First, on being an 'entrepreneur', the US is awash, by the millions, in
successful entrepreneurs, with only a small fraction with an MBA or knowing
what BizDev is. E.g., once late on a Thursday I needed an electrician, plugged
in my emergency electric generator, very much wanted to get the work done on
Friday and not have to wait until Monday, Tuesday, etc., stayed up nearly
until dawn on Friday getting phone numbers of local electricians and leaving
messages, got back only a few calls, one, just after dawn just leaving to play
golf, with a reference to an electrician who lived a few streets over but
didn't have his name in any place easy to find, called him, got him, and got
the work done. That electrician was actually doing okay as an entrepreneur --
staying busy enough, nice house, wife at home, truck, assistant, and
essentially none of the problems Suster described. The situation is similar
for millions of _Main Street_ entrepreneurs all across the US.

If an _information technology_ entrepreneur can do better, okay, but mostly he
shouldn't have to do worse.

Second, Suster, in his list of what it takes to be a successful entrepreneur,
leaves out some things that, when left out, can explain why the items on his
list are so ugly.

An example is from WWII: The Allies won against Rommel in North Africa. From
the attributes in Suster's list? Maybe in part, but Suster left out a crucial
point: Something especially effective.

What was that against Rommel? Sure, most of Rommel's supplies went to the
bottom of the Mediterranean. Why? Because the English, maybe with Turing,
broke a German code so that the Allies knew when the German supply ships were
headed for Rommel. The Allies were so careful with the information that they
didn't just attack the ships and, instead, before attacking the ship made sure
to fly a plane over the ship to let the German's think that reconnaissance had
detected the ship and not something else. Eventually Rommel was convinced that
there was a security leak in the Italians.

There were other WWII examples, especially the atomic bomb.
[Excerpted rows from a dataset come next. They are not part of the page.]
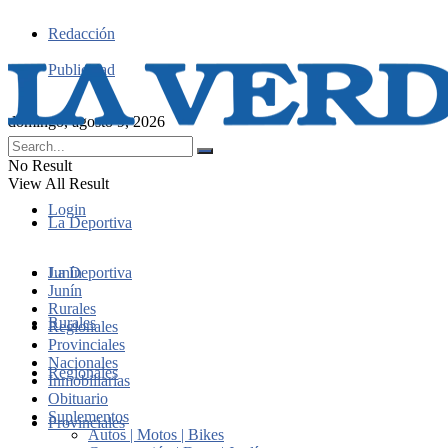
Redacción
Publicidad
domingo, agosto 9, 2026
No Result
View All Result
Login
La Deportiva
Junín
La Deportiva
Junín
Rurales
Rurales
Regionales
Provinciales
Nacionales
Regionales
Inmobiliarias
Obituario
Suplementos
Provinciales
Autos | Motos | Bikes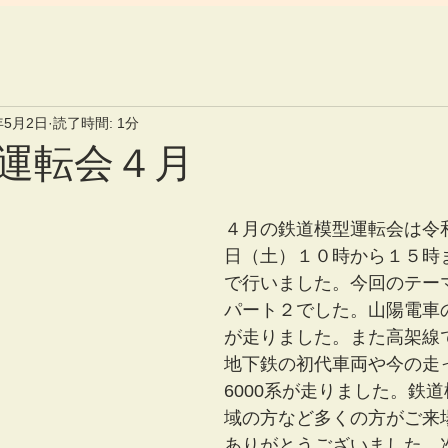
年5月2日
読了時間: 1分
運転会４月
４月の鉄道模型運転会は令
日（土）１０時から１５時
で行いました。今回のテー
パート２でした。山陽電車
が走りました。また高架線
地下鉄の初代車両や今の走
6000系が走りました。鉄
域の方など多くの方がご来
ありがとうございました。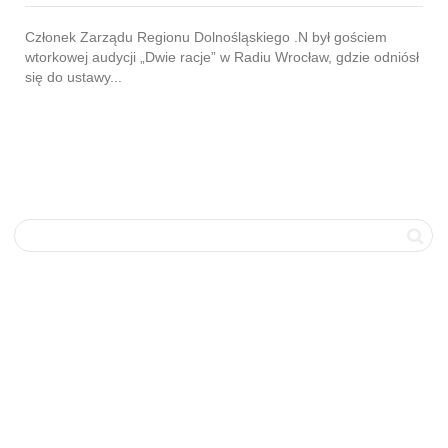
Członek Zarządu Regionu Dolnośląskiego .N był gościem
wtorkowej audycji „Dwie racje” w Radiu Wrocław, gdzie odniósł
się do ustawy...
Thankfully for US national security, the US DoD has, now for 70+ years, been
the unique, world class, grand champion of getting some things that are
"especially effective" \-- GPS, stealth, reconnaissance satellites, the SR-71,
etc. What Suster concentrates on has feet locked into concrete making sure not
to do anything "especially effective" as in those examples.

Suster is making a fundamental mistake: He is looking for things that are
exceptionally good but trying to get such things mostly just via ordinary
'true-grit' and without concentrating on things that are "especially
effective".